Now, just for fun and because my software can do it, I replace the calls to BLAS with matching modules for CUDNN and CUBLAS function calls (NVIDIA CUDA). Please note that unlike (OpenBLAS and MKL), this is not the same code-path.

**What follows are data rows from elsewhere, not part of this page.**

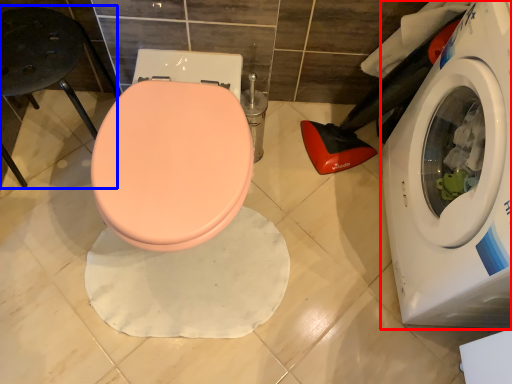 Question: Which object is closer to the camera taking this photo, washing machine (highlighted by a red box) or bar stool (highlighted by a blue box)?

Choices:
 (A) washing machine
 (B) bar stool

Answer: (A) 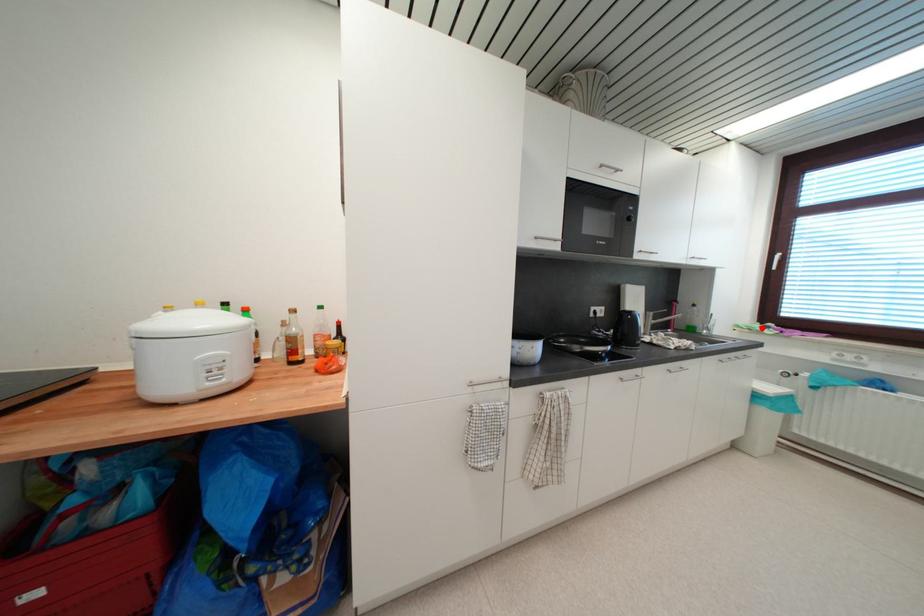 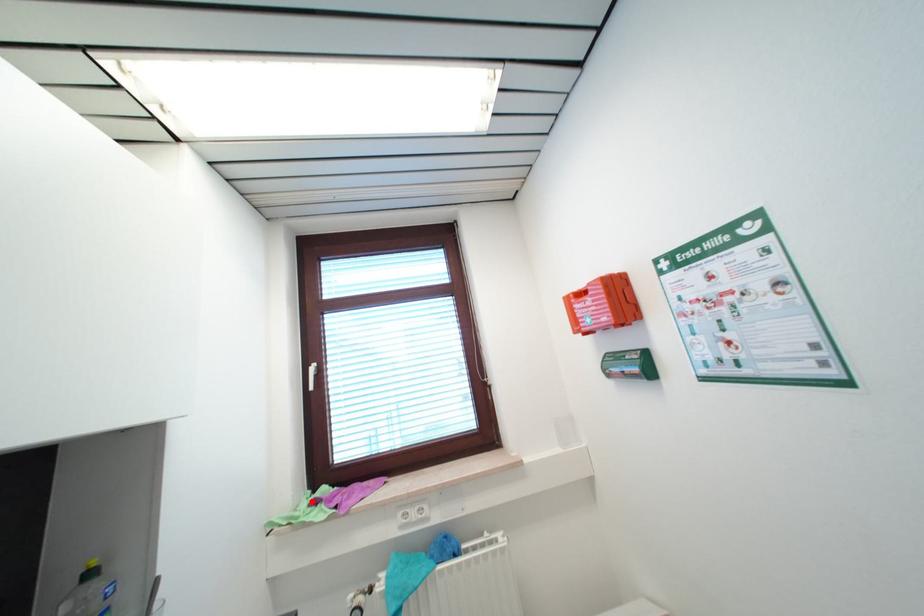 I am providing you with two images of the same scene from different viewpoints. A red point is marked on the first image and another point is marked on the second image. Do the highlighted points in image1 and image2 indicate the same real-world spot?

Yes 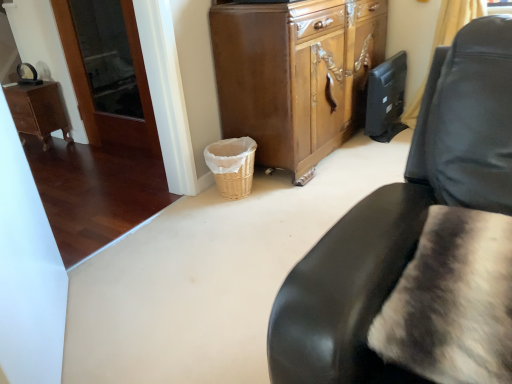 The image size is (512, 384). Find the location of `free space between wooden cabinet at center and woven wicker basket at lower center`. free space between wooden cabinet at center and woven wicker basket at lower center is located at coordinates (268, 190). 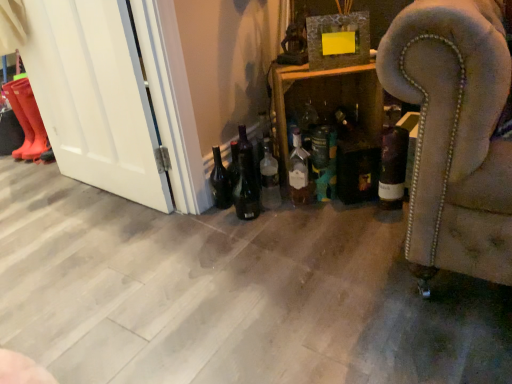 Question: Is matte glass bottle at center, which is counted as the 4th bottle, starting from the right, aimed at dark glass bottle at center-right, which ranks as the fifth bottle in left-to-right order?

Choices:
 (A) no
 (B) yes

Answer: (A)

Question: Does matte glass bottle at center, which appears as the 2th bottle when viewed from the left, have a greater width compared to dark glass bottle at center-right, which ranks as the fifth bottle in left-to-right order?

Choices:
 (A) yes
 (B) no

Answer: (B)

Question: Can you confirm if matte glass bottle at center, which is counted as the 4th bottle, starting from the right, is smaller than dark glass bottle at center-right, the 1th bottle positioned from the right?

Choices:
 (A) no
 (B) yes

Answer: (B)

Question: From the image's perspective, is matte glass bottle at center, which appears as the 2th bottle when viewed from the left, on top of dark glass bottle at center-right, which ranks as the fifth bottle in left-to-right order?

Choices:
 (A) no
 (B) yes

Answer: (B)

Question: From the image's perspective, is matte glass bottle at center, which is counted as the 4th bottle, starting from the right, located beneath dark glass bottle at center-right, which ranks as the fifth bottle in left-to-right order?

Choices:
 (A) no
 (B) yes

Answer: (A)

Question: Is matte glass bottle at center, which is counted as the 4th bottle, starting from the right, positioned beyond the bounds of dark glass bottle at center-right, which ranks as the fifth bottle in left-to-right order?

Choices:
 (A) no
 (B) yes

Answer: (B)

Question: Considering the relative sizes of matte glass bottle at lower left, the 1th beer bottle from the left, and matte glass bottle at center, which appears as the 2th bottle when viewed from the left, in the image provided, is matte glass bottle at lower left, the 1th beer bottle from the left, smaller than matte glass bottle at center, which appears as the 2th bottle when viewed from the left,?

Choices:
 (A) no
 (B) yes

Answer: (A)

Question: From the image's perspective, does matte glass bottle at lower left, placed as the 2th beer bottle when sorted from right to left, appear higher than matte glass bottle at center, which appears as the 2th bottle when viewed from the left?

Choices:
 (A) no
 (B) yes

Answer: (A)

Question: Is matte glass bottle at lower left, placed as the 2th beer bottle when sorted from right to left, taller than matte glass bottle at center, which appears as the 2th bottle when viewed from the left?

Choices:
 (A) no
 (B) yes

Answer: (A)

Question: Is matte glass bottle at lower left, placed as the 2th beer bottle when sorted from right to left, oriented away from matte glass bottle at center, which appears as the 2th bottle when viewed from the left?

Choices:
 (A) no
 (B) yes

Answer: (A)

Question: Is matte glass bottle at lower left, the 1th beer bottle from the left, placed right next to matte glass bottle at center, which appears as the 2th bottle when viewed from the left?

Choices:
 (A) no
 (B) yes

Answer: (A)

Question: Is matte glass bottle at lower left, the 1th beer bottle from the left, outside matte glass bottle at center, which appears as the 2th bottle when viewed from the left?

Choices:
 (A) no
 (B) yes

Answer: (B)

Question: Is matte glass bottle at lower left, placed as the 2th beer bottle when sorted from right to left, closer to the viewer compared to rubber boots at left, the 2th boot viewed from the right?

Choices:
 (A) no
 (B) yes

Answer: (B) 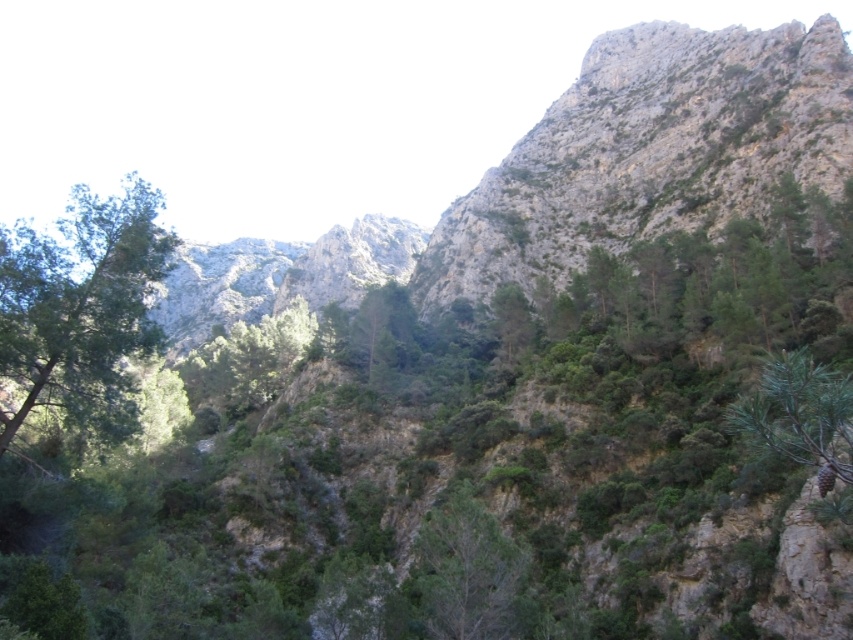 You are a hiker standing at the base of the rugged stone mountain at upper right. You want to reach the summit. Given that the mountain is 90.17 meters away from you, can you estimate how long it might take to climb it?

The rugged stone mountain at upper right is 90.17 meters away from the viewer. However, the distance to the summit isn not provided, so the time required to climb cannot be accurately estimated based on the given information.

You are standing at the base of the rugged stone mountain at upper right and want to walk to the green leafy tree at center. In which direction should you head to reach the tree?

The rugged stone mountain at upper right is to the right of the green leafy tree at center, so you should head to the left to reach the tree. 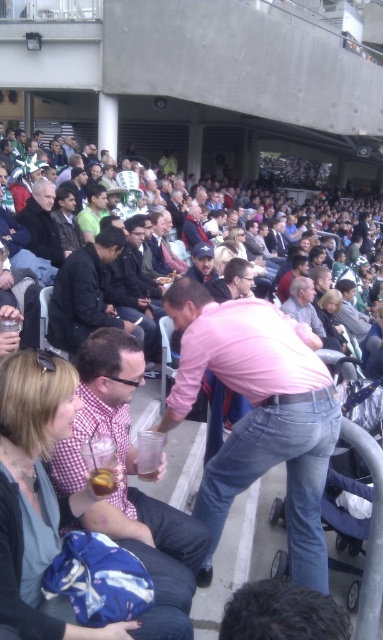 You are attending a sports event and want to locate two jackets in the crowd. The dark blue jacket at center and the dark brown leather jacket at upper left are both visible. Which jacket is located higher up in the seating area?

The dark brown leather jacket at upper left is higher up in the seating area because it is positioned above the dark blue jacket at center.

You are organizing a clothing donation drive and need to determine which item takes up more space in a storage box. Based on the scene, which item between the checkered fabric shirt at center and the dark blue jacket at center is wider?

The checkered fabric shirt at center is less wide than the dark blue jacket at center, so the dark blue jacket at center takes up more space in the storage box.

You are standing at the point labeled point (32, 212) and want to move to the point labeled point (70, 340). Given that you can only move forward in a straight line, will you be moving towards or away from the crowd of spectators?

Moving from point (32, 212) to point (70, 340) would mean moving away from the crowd of spectators since point (70, 340) is closer to the viewer than point (32, 212). Since the crowd is part of the background in the stadium setting, moving towards the latter point would take you closer to the front, away from the seated spectators. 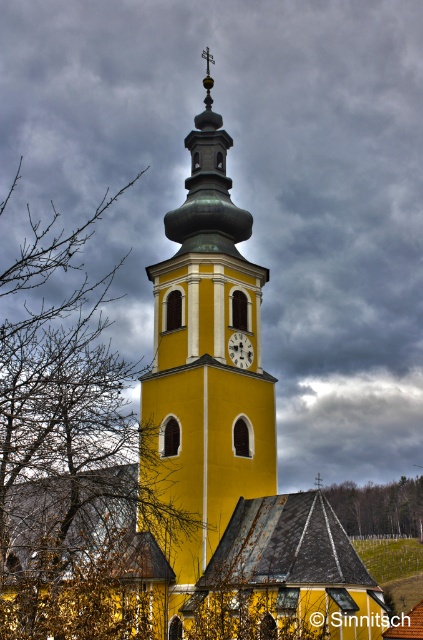 You are an architect evaluating the church tower. From your viewpoint, which object is taller between the bare branches at left and the matte yellow clock at center?

The bare branches at left is taller than the matte yellow clock at center.

Looking at this image, you are standing in front of the yellow church tower and notice a specific point marked at coordinates (77,486). Based on the scene description, where exactly is this point located?

The point at coordinates (77,486) is located on the bare branches at the left side of the image.

You are an architect designing a new garden layout around the yellow matte clock tower at center and the green leafy tree at center. Which structure has a narrower width when viewed from above?

The yellow matte clock tower at center is thinner than the green leafy tree at center, so the yellow matte clock tower at center has a narrower width when viewed from above. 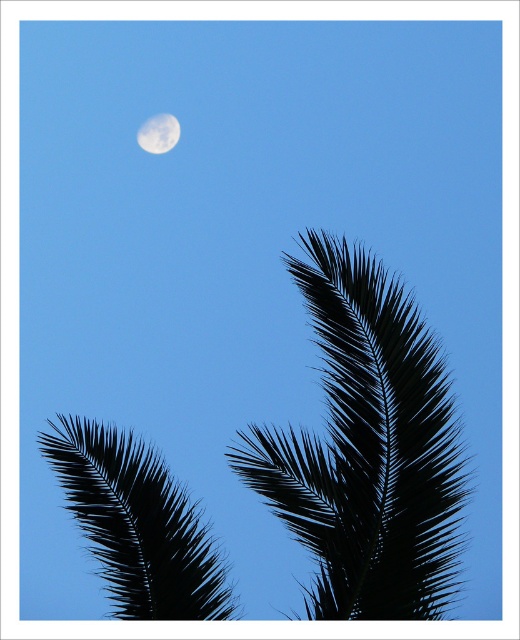 Question: Among these objects, which one is farthest from the camera?

Choices:
 (A) white/smooth moon at upper center
 (B) black spiky palm at center
 (C) black matte palm leaf at lower left

Answer: (A)

Question: Is black matte palm leaf at lower left positioned before white/smooth moon at upper center?

Choices:
 (A) no
 (B) yes

Answer: (B)

Question: Is black spiky palm at center smaller than white/smooth moon at upper center?

Choices:
 (A) no
 (B) yes

Answer: (A)

Question: Is black matte palm leaf at lower left below white/smooth moon at upper center?

Choices:
 (A) yes
 (B) no

Answer: (A)

Question: Among these objects, which one is nearest to the camera?

Choices:
 (A) white/smooth moon at upper center
 (B) black spiky palm at center

Answer: (B)

Question: Which object is farther from the camera taking this photo?

Choices:
 (A) black spiky palm at center
 (B) white/smooth moon at upper center
 (C) black matte palm leaf at lower left

Answer: (B) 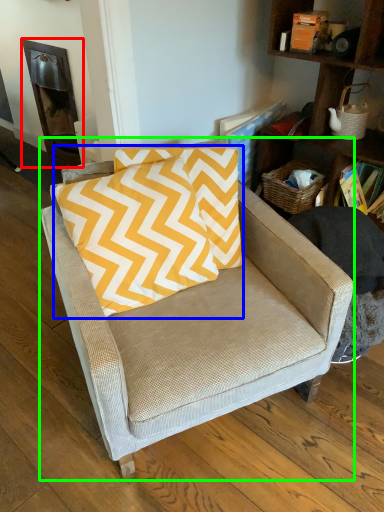 Question: Estimate the real-world distances between objects in this image. Which object is closer to fireplace (highlighted by a red box), pillow (highlighted by a blue box) or chair (highlighted by a green box)?

Choices:
 (A) pillow
 (B) chair

Answer: (A) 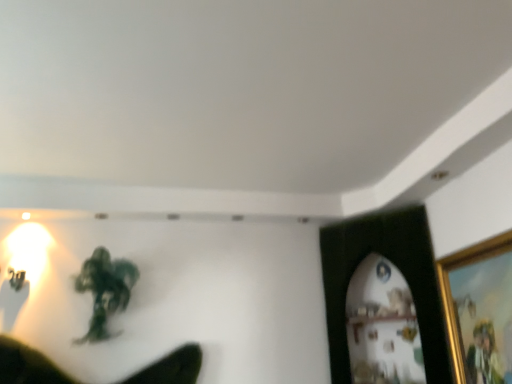 What do you see at coordinates (479, 310) in the screenshot? This screenshot has height=384, width=512. I see `gold-framed picture at right, which is the first picture frame from front to back` at bounding box center [479, 310].

Where is `black matte picture frame at upper right, which appears as the 2th picture frame when viewed from the front`? The image size is (512, 384). black matte picture frame at upper right, which appears as the 2th picture frame when viewed from the front is located at coordinates (394, 263).

From a real-world perspective, is gold-framed picture at right, which is the first picture frame from front to back, positioned over green matte figure at center based on gravity?

No, from a real-world perspective, gold-framed picture at right, which is the first picture frame from front to back, is not over green matte figure at center

Consider the image. Considering the sizes of objects gold-framed picture at right, which is the first picture frame from front to back, and green matte figure at center in the image provided, who is shorter, gold-framed picture at right, which is the first picture frame from front to back, or green matte figure at center?

With less height is green matte figure at center.

Between gold-framed picture at right, marked as the second picture frame in a back-to-front arrangement, and green matte figure at center, which one has larger size?

With larger size is green matte figure at center.

Which object is closer to the camera, gold-framed picture at right, which is the first picture frame from front to back, or green matte figure at center?

gold-framed picture at right, which is the first picture frame from front to back.

The width and height of the screenshot is (512, 384). Find the location of `person behind the black matte picture frame at upper right, the first picture frame positioned from the back`. person behind the black matte picture frame at upper right, the first picture frame positioned from the back is located at coordinates (105, 290).

In the image, is black matte picture frame at upper right, which appears as the 2th picture frame when viewed from the front, positioned in front of or behind green matte figure at center?

black matte picture frame at upper right, which appears as the 2th picture frame when viewed from the front, is in front of green matte figure at center.

Is black matte picture frame at upper right, which appears as the 2th picture frame when viewed from the front, positioned with its back to green matte figure at center?

black matte picture frame at upper right, which appears as the 2th picture frame when viewed from the front, is not turned away from green matte figure at center.

Considering the relative sizes of black matte picture frame at upper right, the first picture frame positioned from the back, and green matte figure at center in the image provided, is black matte picture frame at upper right, the first picture frame positioned from the back, bigger than green matte figure at center?

Yes, black matte picture frame at upper right, the first picture frame positioned from the back, is bigger than green matte figure at center.

Is green matte figure at center completely or partially outside of black matte picture frame at upper right, which appears as the 2th picture frame when viewed from the front?

Yes, green matte figure at center is located beyond the bounds of black matte picture frame at upper right, which appears as the 2th picture frame when viewed from the front.

Considering the sizes of green matte figure at center and black matte picture frame at upper right, the first picture frame positioned from the back, in the image, is green matte figure at center bigger or smaller than black matte picture frame at upper right, the first picture frame positioned from the back,?

In the image, green matte figure at center appears to be smaller than black matte picture frame at upper right, the first picture frame positioned from the back.

Is point (102, 329) closer or farther from the camera than point (345, 287)?

Point (102, 329) appears to be closer to the viewer than point (345, 287).

Looking at this image, could you tell me if green matte figure at center is turned towards black matte picture frame at upper right, which appears as the 2th picture frame when viewed from the front?

No, green matte figure at center is not oriented towards black matte picture frame at upper right, which appears as the 2th picture frame when viewed from the front.

From a real-world perspective, is green matte figure at center located beneath gold-framed picture at right, which is the first picture frame from front to back?

Actually, green matte figure at center is physically above gold-framed picture at right, which is the first picture frame from front to back, in the real world.

Looking at this image, can you tell me how much green matte figure at center and gold-framed picture at right, marked as the second picture frame in a back-to-front arrangement, differ in facing direction?

The facing directions of green matte figure at center and gold-framed picture at right, marked as the second picture frame in a back-to-front arrangement, are 89.7 degrees apart.

Would you say green matte figure at center is a long distance from gold-framed picture at right, which is the first picture frame from front to back?

That's right, there is a large distance between green matte figure at center and gold-framed picture at right, which is the first picture frame from front to back.

Identify the location of picture frame located behind the gold-framed picture at right, marked as the second picture frame in a back-to-front arrangement. The width and height of the screenshot is (512, 384). click(394, 263).

Does gold-framed picture at right, marked as the second picture frame in a back-to-front arrangement, have a greater height compared to black matte picture frame at upper right, which appears as the 2th picture frame when viewed from the front?

No, gold-framed picture at right, marked as the second picture frame in a back-to-front arrangement, is not taller than black matte picture frame at upper right, which appears as the 2th picture frame when viewed from the front.

Is gold-framed picture at right, which is the first picture frame from front to back, oriented away from black matte picture frame at upper right, which appears as the 2th picture frame when viewed from the front?

No, gold-framed picture at right, which is the first picture frame from front to back, is not facing away from black matte picture frame at upper right, which appears as the 2th picture frame when viewed from the front.

Between gold-framed picture at right, which is the first picture frame from front to back, and black matte picture frame at upper right, which appears as the 2th picture frame when viewed from the front, which one has larger width?

black matte picture frame at upper right, which appears as the 2th picture frame when viewed from the front.

Is black matte picture frame at upper right, which appears as the 2th picture frame when viewed from the front, aimed at gold-framed picture at right, which is the first picture frame from front to back?

No.

Is black matte picture frame at upper right, the first picture frame positioned from the back, at the left side of gold-framed picture at right, marked as the second picture frame in a back-to-front arrangement?

Yes, black matte picture frame at upper right, the first picture frame positioned from the back, is to the left of gold-framed picture at right, marked as the second picture frame in a back-to-front arrangement.

In the scene shown: Is black matte picture frame at upper right, the first picture frame positioned from the back, far away from gold-framed picture at right, which is the first picture frame from front to back?

No, black matte picture frame at upper right, the first picture frame positioned from the back, is not far away from gold-framed picture at right, which is the first picture frame from front to back.

Where is `person behind the gold-framed picture at right, marked as the second picture frame in a back-to-front arrangement`? This screenshot has height=384, width=512. person behind the gold-framed picture at right, marked as the second picture frame in a back-to-front arrangement is located at coordinates (105, 290).

Image resolution: width=512 pixels, height=384 pixels. There is a black matte picture frame at upper right, which appears as the 2th picture frame when viewed from the front. What are the coordinates of `person above it (from a real-world perspective)` in the screenshot? It's located at [105, 290].

Estimate the real-world distances between objects in this image. Which object is further from black matte picture frame at upper right, the first picture frame positioned from the back, green matte figure at center or gold-framed picture at right, which is the first picture frame from front to back?

green matte figure at center.

From the image, which object appears to be farther from green matte figure at center, gold-framed picture at right, which is the first picture frame from front to back, or black matte picture frame at upper right, the first picture frame positioned from the back?

gold-framed picture at right, which is the first picture frame from front to back, is positioned further to the anchor green matte figure at center.

Based on their spatial positions, is gold-framed picture at right, marked as the second picture frame in a back-to-front arrangement, or green matte figure at center further from black matte picture frame at upper right, the first picture frame positioned from the back?

Among the two, green matte figure at center is located further to black matte picture frame at upper right, the first picture frame positioned from the back.

Considering their positions, is black matte picture frame at upper right, which appears as the 2th picture frame when viewed from the front, positioned further to green matte figure at center than gold-framed picture at right, which is the first picture frame from front to back?

The object further to green matte figure at center is gold-framed picture at right, which is the first picture frame from front to back.

Estimate the real-world distances between objects in this image. Which object is further from gold-framed picture at right, which is the first picture frame from front to back, green matte figure at center or black matte picture frame at upper right, the first picture frame positioned from the back?

Based on the image, green matte figure at center appears to be further to gold-framed picture at right, which is the first picture frame from front to back.

Looking at the image, which one is located closer to gold-framed picture at right, which is the first picture frame from front to back, black matte picture frame at upper right, the first picture frame positioned from the back, or green matte figure at center?

black matte picture frame at upper right, the first picture frame positioned from the back, is closer to gold-framed picture at right, which is the first picture frame from front to back.

You are a GUI agent. You are given a task and a screenshot of the screen. Output one action in this format:
    pyautogui.click(x=<x>, y=<y>)
    Task: Click on the picture frame between green matte figure at center and gold-framed picture at right, which is the first picture frame from front to back, from left to right
    This screenshot has height=384, width=512.
    Given the screenshot: What is the action you would take?
    coord(394,263) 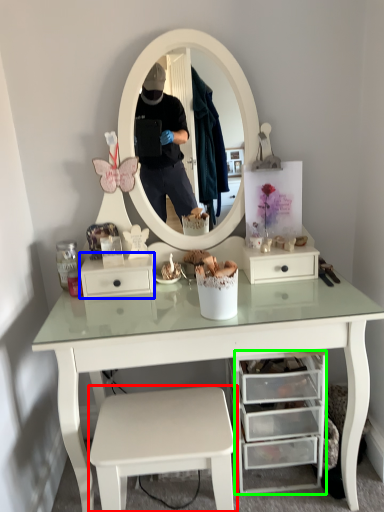 Question: Which object is positioned closest to stool (highlighted by a red box)? Select from drawer (highlighted by a blue box) and drawer (highlighted by a green box).

Choices:
 (A) drawer
 (B) drawer

Answer: (B)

Results CUDNN + CUBLAS (multi-threaded)
min-diff: (0,5) -> -3.63798e-11, (0,10) -> -1.45519e-10, (0,15) -> -1.96451e-10, (0,20) -> -4.36557e-11, (0,25) -> -1.39698e-09, (0,30) -> -8.00355e-11, (0,35) -> -3.25963e-09, (0,40) -> -2.32831e-10, (0,45) -> -3.72529e-09, (0,50) -> -2.32831e-10, (0,55) -> 0.00000e+00, (0,60) -> 0.00000e+00, (0,65) -> 0.00000e+00, (0,70) -> 0.00000e+00, (0,75) -> 0.00000e+00, (0,80) -> 0.00000e+00
max-diff: (0,5) -> 2.91038e-11, (0,10) -> 1.40062e-10, (0,15) -> 2.18279e-10, (0,20) -> 4.72937e-11, (0,25) -> 9.31323e-10, (0,30) -> 1.01863e-10, (0,35) -> 2.79397e-09, (0,40) -> 2.32831e-10, (0,45) -> 1.86265e-09, (0,50) -> 2.91038e-10, (0,55) -> 0.00000e+00, (0,60) -> 0.00000e+00, (0,65) -> 0.00000e+00, (0,70) -> 0.00000e+00, (0,75) -> 0.00000e+00, (0,80) -> 0.00000e+00
rel-diff: (0,5) -> 2.06397e-07, (0,10) -> 5.70014e-07, (0,15) -> 2.27241e-07, (0,20) -> 3.68574e-07, (0,25) -> 1.57384e-07, (0,30) -> 2.85175e-07, (0,35) -> 8.01234e-08, (0,40) -> 1.15262e-07, (0,45) -> 1.21201e-08, (0,50) -> 1.45475e-08, (0,55) -> 0.00000e+00, (0,60) -> 0.00000e+00, (0,65) -> 0.00000e+00, (0,70) -> 0.00000e+00, (0,75) -> 0.00000e+00, (0,80) -> 0.00000e+00
As you can see, I get reproducible results for the last layers (right hand side, fully connected nn-layers = large matrix multiplications). For the other layers (left hand side, convolutions nn-layers = many small matrix multiplications) we see small differences (the CUDA manual suggests this is to be expected due to the way they schedule in their underlying multi-threading implementation). Anyway, even with that, the differences have a much smaller magnitude than with MKL on the CPU.
Question:
Considering that I desire reproducibility. How can I configure MKL to produce the same or at least more similar results if it is invoked with the same data several times?